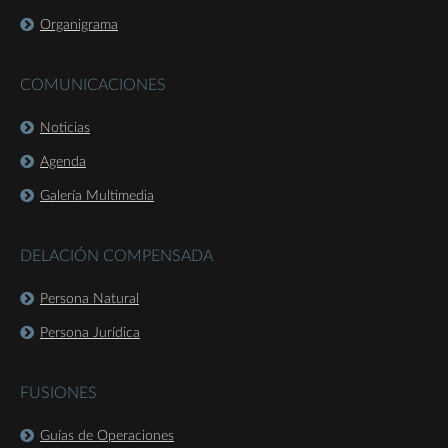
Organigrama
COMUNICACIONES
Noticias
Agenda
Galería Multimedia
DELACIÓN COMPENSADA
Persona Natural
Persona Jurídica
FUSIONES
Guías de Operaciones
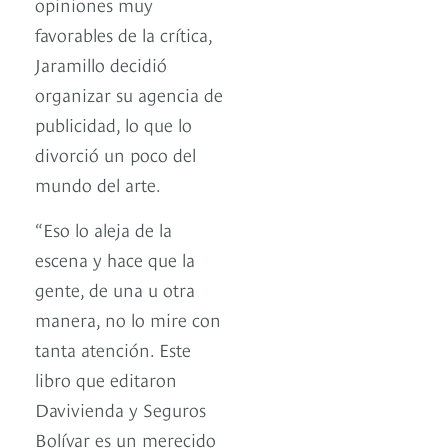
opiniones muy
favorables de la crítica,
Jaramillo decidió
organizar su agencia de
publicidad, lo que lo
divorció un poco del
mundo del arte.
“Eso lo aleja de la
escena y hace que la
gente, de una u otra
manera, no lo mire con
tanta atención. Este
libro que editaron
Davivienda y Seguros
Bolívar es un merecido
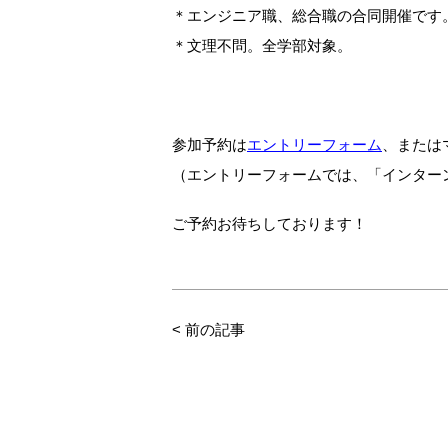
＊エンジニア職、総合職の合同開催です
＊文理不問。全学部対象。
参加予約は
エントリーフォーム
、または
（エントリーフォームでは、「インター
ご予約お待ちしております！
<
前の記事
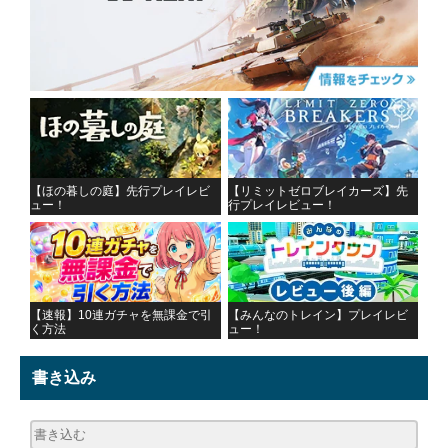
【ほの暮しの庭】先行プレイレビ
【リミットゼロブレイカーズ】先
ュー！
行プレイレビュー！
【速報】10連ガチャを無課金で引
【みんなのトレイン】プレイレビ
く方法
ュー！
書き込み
* * * * * * *
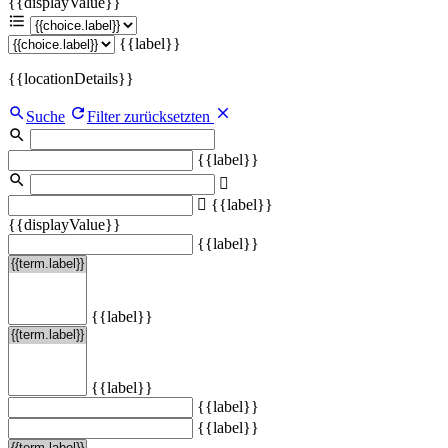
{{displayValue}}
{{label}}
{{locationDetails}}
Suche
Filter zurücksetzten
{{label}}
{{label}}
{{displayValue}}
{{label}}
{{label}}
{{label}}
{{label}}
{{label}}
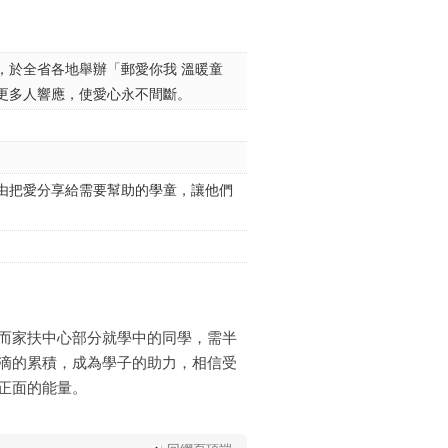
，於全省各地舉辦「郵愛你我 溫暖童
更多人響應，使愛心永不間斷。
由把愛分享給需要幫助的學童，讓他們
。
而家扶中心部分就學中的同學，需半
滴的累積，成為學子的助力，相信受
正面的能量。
* * * * * * *
## WHAT YOU HAVE TO DO
Using the entries above, write out exactly the lines from the one with "Organigrama" through the one with "gente, de una u otra", ends included. Leave out any pictures.

## RESPONSE AREA
Organigrama
COMUNICACIONES
Noticias
Agenda
Galería Multimedia
DELACIÓN COMPENSADA
Persona Natural
Persona Jurídica
FUSIONES
Guías de Operaciones
opiniones muy
favorables de la crítica,
Jaramillo decidió
organizar su agencia de
publicidad, lo que lo
divorció un poco del
mundo del arte.
“Eso lo aleja de la
escena y hace que la
gente, de una u otra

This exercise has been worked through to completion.